Las dos interpretaciones, para ganar verosimilitud, contienen trazas de verdad, pero en conjunto resultan parciales y tergiversadoras, amén de teleológicas. Parece bastante dudoso que existieran naciones políticas antes del siglo XVIII, y más todavía que las identidades territoriales hayan permanecido incólumes. En todo caso, dependen de la voluntad de sus integrantes y se transforman sin cesar. Ni la monarquía compuesta de la Edad Moderna debe equipararse a un Estado nacional, ni puede afirmarse que Cataluña vivía independiente antes de 1714. Si el nacionalismo español hubo de dibujar una genealogía patriótica y construir sus mitos y símbolos a partir de comienzos del ochocientos, algo similar hizo el catalán unas décadas más tarde. Mientras tanto, predominaba en Cataluña una doble lealtad que, como hacen hoy millones de ciudadanos, combinaba la nación española con la patria catalana.

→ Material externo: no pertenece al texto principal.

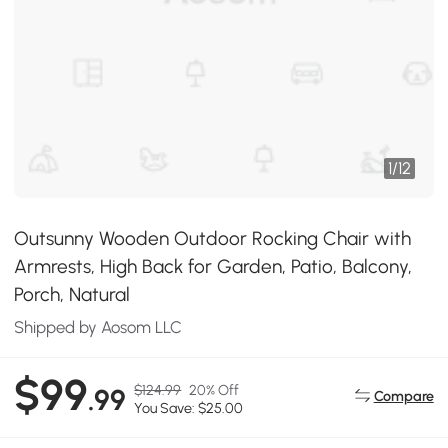
1
/
12
Outsunny Wooden Outdoor Rocking Chair with
Armrests, High Back for Garden, Patio, Balcony,
Porch, Natural
Shipped by Aosom LLC
$99
$124.99
20% Off
.99
Compare
You Save: $25.00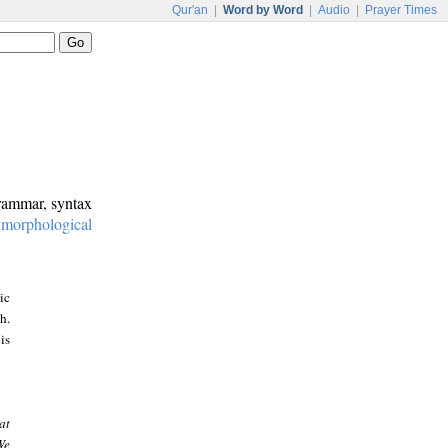
Qur'an
|
Word by Word
|
Audio
|
Prayer Times
grammar, syntax
:
morphological
ic
h.
is
at
We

Hubo en la historia contemporánea periodos de represión españolista sobre el catalanismo, muy dura bajo las tiranías militares del siglo XX, pero también épocas en que los catalanistas participaron en la gestión del Estado y disfrutaron de un amplio autogobierno. Tras el precedente de la Mancomunitat de 1914, los estatutos de autonomía de 1932 y 1979, más el vigente de 2006, son prueba de ello. La Generalitat está a punto de cumplir 40 años seguidos de funcionamiento bajo el ordenamiento constitucional español. Del mismo modo, no cabe entender la llegada de sistemas democráticos a España, en 1869, en 1931 y en 1978, sin la aportación catalana y luego catalanista, más que decisiva. Porque, en realidad, el nacionalismo catalán ha sido complejo, y dentro de él las posturas independentistas muy minoritarias hasta hace menos de una década, cuando sus dirigentes decidieron lanzarse a la aventura sin calibrar ni sus apoyos ni el marco institucional en el que se desenvolvían. Tal vez la historia no sea el mejor instrumento para resolver un problema como este, que exige sobre todo serenidad y habilidades políticas hoy bastante escasas. Pero falsearla, como hacen un día sí y otro también los nacionalistas de cualquier pelaje para legitimar sus posturas, aunque sustituyan las emociones por los razonamientos, no hace sino alejarnos de una posible solución.

Javier Moreno Luzón es catedrático de Historia en la Universidad Complutense de Madrid.